The scale of bribery and corruption has shown no improvement globally since 2012, despite the unprecedented level of enforcement activity and introduction of new corporate criminal liability laws in that time. This is according to the 15th EY Global Fraud Survey, which surveyed 2,550 executives across 55 countries, including 50 executives from the UK.
This year’s survey found that despite over $11bn of financial penalties having been imposed by regulators and law enforcement agencies around the world since 2012, 38 per cent of global executives still believe bribery and corrupt practices remain prevalent in business.

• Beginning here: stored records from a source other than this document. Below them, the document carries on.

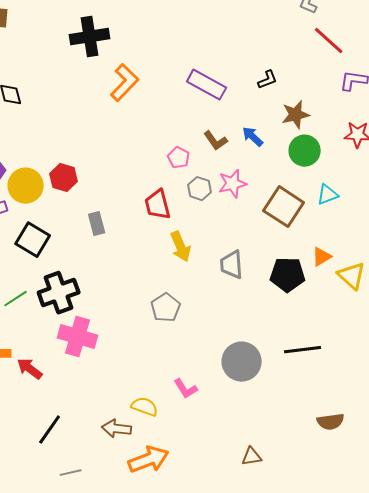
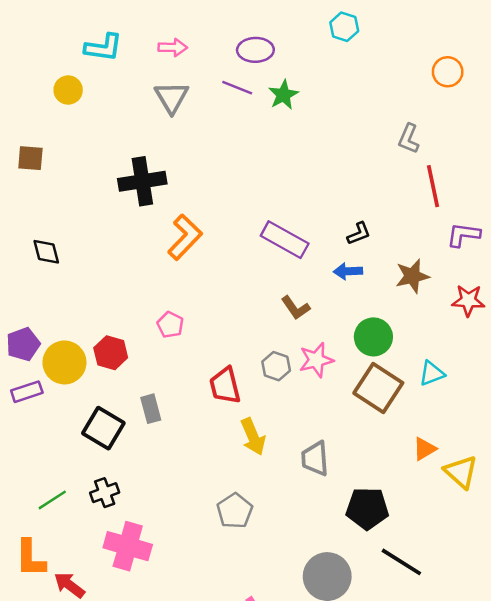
red line: (329, 41) -> (433, 186), turned 36
brown star: (296, 115) -> (412, 276), moved
blue arrow: (253, 137) -> (348, 271), moved, turned -45
green circle: (305, 151) -> (373, 337), moved
pink pentagon: (179, 158) -> (170, 325), moved
black square: (33, 240) -> (103, 428), moved
black pentagon: (288, 275) -> (367, 508), moved
black cross: (59, 293) -> (105, 493), size x0.6
black line: (303, 350) -> (401, 562), turned 39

In the UK, 34 per cent of respondents stated that they believe bribery and corruption happens widely in business, an increase of 20 percentage points from the 2012 survey. This level is also higher than the average of 21 per cent in Western Europe, with Germany, Switzerland and the Netherlands all recording significantly lower figures. Respondents in the UK also reported higher instances of criminal wrongdoing, with 18 per cent stating their company had experienced a significant fraud in the last two years – above the average for developed markets at 10 per cent.
Richard Indge, Head of Fraud Investigation & Dispute Services – UK & Ireland says:
“Increasing regulation worldwide appears to be having little demonstrable impact on corruption. The prevalence of corruption, both globally and in the UK, means that businesses remain vulnerable to significant financial and reputational harm.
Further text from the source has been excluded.